Queensland Health nurse to patient ratio findings and facts include:
  • 145 deaths avoided
  • 255 readmissions worth between $1.2 and $2.4 million avoided
  • 29,222 hospital days and associated costs of between $54 to $81 million avoided
  • Prior to legislation, nurse-to-patient ratios varied widely across Queensland Health facilities
  • Ratios specify a minimum average of 1:4 on morning/afternoon and 1:7 on night shifts in prescribed public acute adult medical-surgical wards
  • The average medical-surgical nurse saw a workload reduction of 1-3 patients
  • Even after accounting for patient demographics, health condition and severity of illness; hospital size and location; and other changes over time, a reduction of one patient per nurse was associated with:
    • 9% lower odds of dying in the hospital
    • 7% lower odds of readmission within 7-days
    • 3% reduction in length of stay
    • 7% reduction in nurse burnout.
  • The outcomes are consistent with retrospective cross-sectional studies using a similar survey protocol in the US, Europe, and other jurisdictions
  • The study design was based on a validated protocol used in over 30 countries and involved data collection from thousands of Queensland nurses representing all public hospitals via surveys before and after the legislation took effect
  • The survey data was linked with administrative data from hospitals and objective, independent data on outcomes for hundreds of thousands of Queensland patients to determine whether improving nurse staffing led to better outcomes
  • This was the first prospective study of a nurse to patient ratios policy globally.

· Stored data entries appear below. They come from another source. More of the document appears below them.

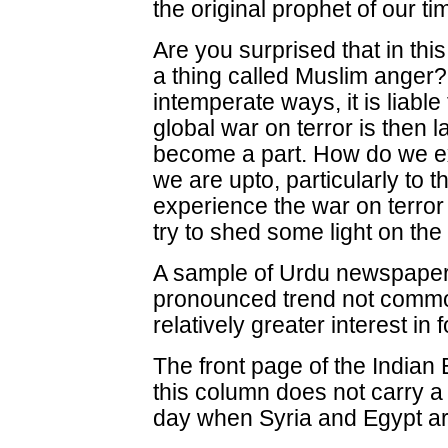
the original prophet of our t
Are you surprised that in th
a thing called Muslim anger? 
intemperate ways, it is liable
global war on terror is then
become a part. How do we ex
we are upto, particularly to 
experience the war on terror
try to shed some light on the
A sample of Urdu newspapers
pronounced trend not commo
relatively greater interest in f
The front page of the Indian
this column does not carry a 
day when Syria and Egypt ar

There are currently no laws that state how Australia’s private aged care facilities should be staffed. There is no legal requirement even one Registered Nurse (RN) be on site at a private aged care facility at any time.
Ms Mohle called on all Queenslanders to be safe this Christmas and festive season. She also asked Queenslanders please spare a thought for the state’s 60,000-plus nurses and midwives who will work through the holiday season.